** Given information follows **

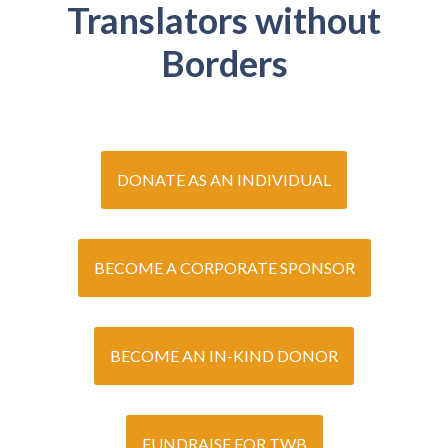
Translators without
Borders
DONATE AS AN INDIVIDUAL
BECOME A CORPORATE SPONSOR
BECOME AN IN-KIND DONOR
FUNDRAISE FOR TWB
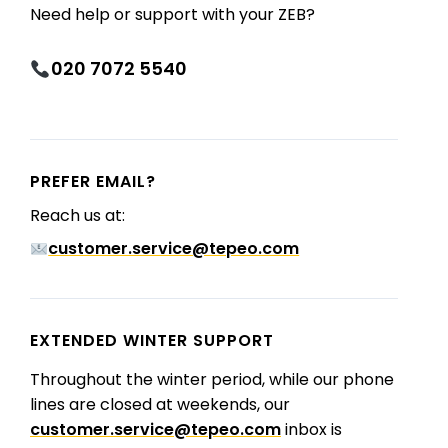
Need help or support with your ZEB?
020 7072 5540
PREFER EMAIL?
Reach us at:
customer.service@tepeo.com
EXTENDED WINTER SUPPORT
Throughout the winter period, while our phone
lines are closed at weekends, our
customer.service@tepeo.com
inbox is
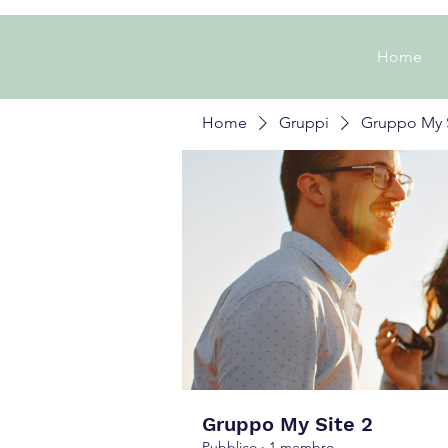
Home
Home
Gruppi
Gruppo My S
Gruppo My Site 2
Pubblico
·
1 membro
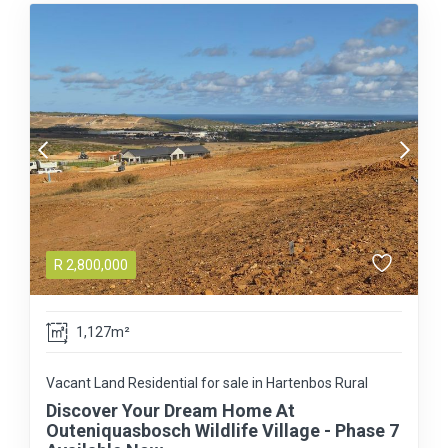
R
2,800,000
1,127m²
Vacant Land Residential for sale in Hartenbos Rural
Discover Your Dream Home At
Outeniquasbosch Wildlife Village - Phase 7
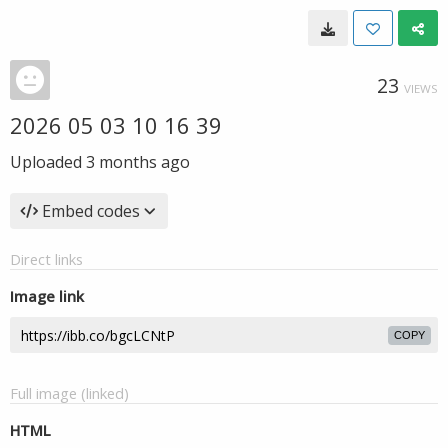
23
VIEWS
2026 05 03 10 16 39
Uploaded
3 months ago
Embed codes
Direct links
Image link
COPY
Full image (linked)
HTML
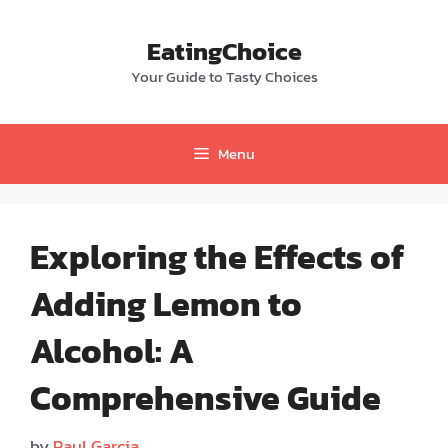
Skip
to
EatingChoice
content
Your Guide to Tasty Choices
Menu
Exploring the Effects of
Adding Lemon to
Alcohol: A
Comprehensive Guide
by
Paul Garcia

** End of Given information **

Give back the data exactly. Pictures stay out.

◆ **The answer**
Translators without
Borders
DONATE AS AN INDIVIDUAL
BECOME A CORPORATE SPONSOR
BECOME AN IN-KIND DONOR
FUNDRAISE FOR TWB
Need help or support with your ZEB?
020 7072 5540
PREFER EMAIL?
Reach us at:
customer.service@tepeo.com
EXTENDED WINTER SUPPORT
Throughout the winter period, while our phone
lines are closed at weekends, our
customer.service@tepeo.com
inbox is
Home
Home
Gruppi
Gruppo My S
Gruppo My Site 2
Pubblico
·
1 membro
R
2,800,000
1,127m²
Vacant Land Residential for sale in Hartenbos Rural
Discover Your Dream Home At
Outeniquasbosch Wildlife Village - Phase 7
23
VIEWS
2026 05 03 10 16 39
Uploaded
3 months ago
Embed codes
Direct links
Image link
COPY
Full image (linked)
HTML
Skip
to
EatingChoice
content
Your Guide to Tasty Choices
Menu
Exploring the Effects of
Adding Lemon to
Alcohol: A
Comprehensive Guide
by
Paul Garcia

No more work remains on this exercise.